[petsc-dev] Petsc "make test" have more failures for --with-openmp=1
Eric Chamberland
Eric.Chamberland at giref.ulaval.ca
Wed Mar 17 10:23:04 CDT 2021
Thanks Barry,
Just to report:
I tried to switch to the proposed smoother by default in our code:
-pc_hypre_boomeramg_relax_type_all l1scaled-SOR/Jacobi
However, I have some failures, even if I compiled without --with-openmp=1.
[0]PETSC ERROR: --------------------- Error Message
--------------------------------------------------------------
[0]PETSC ERROR: Error in external library
[0]PETSC ERROR: Error in jac->setup(): error code 12
[0]PETSC ERROR: See https://www.mcs.anl.gov/petsc/documentation/faq.html
for trouble shooting.
[0]PETSC ERROR: Petsc Release Version 3.14.5, Mar 03, 2021
[0]PETSC ERROR:
/home/mefpp_ericc/GIREF/bin/Test.EstimationGradientHessien.dev on a
named rohan by ericc Wed Mar 17 11:05:23 2021
[0]PETSC ERROR: Configure options
--prefix=/opt/petsc-3.14.5_debug_openmpi-4.1.0 --with-mpi-compilers=1
--with-mpi-dir=/opt/openmpi-4.1.0 --with-cxx-dialect=C++14
--with-make-np=12 --with-shared-libraries=1 --with-debugging=yes
--with-memalign=64 --with-visibility=0 --with-64-bit-indices=0
--download-ml=yes --download-mumps=yes --download-superlu=yes
--download-hpddm=yes --download-slepc=yes --download-superlu_dist=yes
--download-parmetis=yes --download-ptscotch=yes --download-metis=yes
--download-strumpack=yes --download-suitesparse=yes --download-hypre=yes
--with-blaslapack-dir=/opt/intel/oneapi/mkl/2021.1.1/env/../lib/intel64
--with-mkl_pardiso-dir=/opt/intel/oneapi/mkl/2021.1.1/env/..
--with-mkl_cpardiso-dir=/opt/intel/oneapi/mkl/2021.1.1/env/..
--with-scalapack=1
--with-scalapack-include=/opt/intel/oneapi/mkl/2021.1.1/env/../include
--with-scalapack-lib="-L/opt/intel/oneapi/mkl/2021.1.1/env/../lib/intel64
-lmkl_scalapack_lp64 -lmkl_blacs_openmpi_lp64"

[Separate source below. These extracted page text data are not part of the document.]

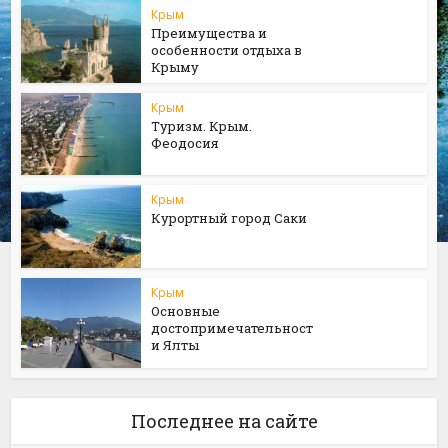
Крым
Преимущества и
особенности отдыха в
Крыму
Крым
Туризм. Крым.
Феодосия
Крым
Курортный город Саки
Крым
Основные
достопримечательност
и Ялты
Последнее на сайте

[0]PETSC ERROR: #1 PCSetUp_HYPRE() line 408 in
/tmp/petsc-3.14.5-debug/src/ksp/pc/impls/hypre/hypre.c
[0]PETSC ERROR: #2 PCSetUp() line 1009 in
/tmp/petsc-3.14.5-debug/src/ksp/pc/interface/precon.c
[0]PETSC ERROR: #3 KSPSetUp() line 406 in
/tmp/petsc-3.14.5-debug/src/ksp/ksp/interface/itfunc.c
But it seems to happen only on some cases, actually hermitian elements
which have a lots of DOF per vertices... It seems to work well
otherwise, with some results differences I still have to analyse...
Do you think this might be a PETSc bug?
Does the error code is from PETSc or Hypre?
(if from hypre, I suggest to say "Hypre error code: 12" instead...)
Thanks,
Eric
On 2021-03-15 2:50 p.m., Barry Smith wrote:
>
> I posted some information at the issue.
>
> IMHO it is likely a bug in one or more of hypre's smoothers that
> use OpenMP. We have never tested them before (and likely hypre has not
> tested all the combinations) and so would not have seen the bug.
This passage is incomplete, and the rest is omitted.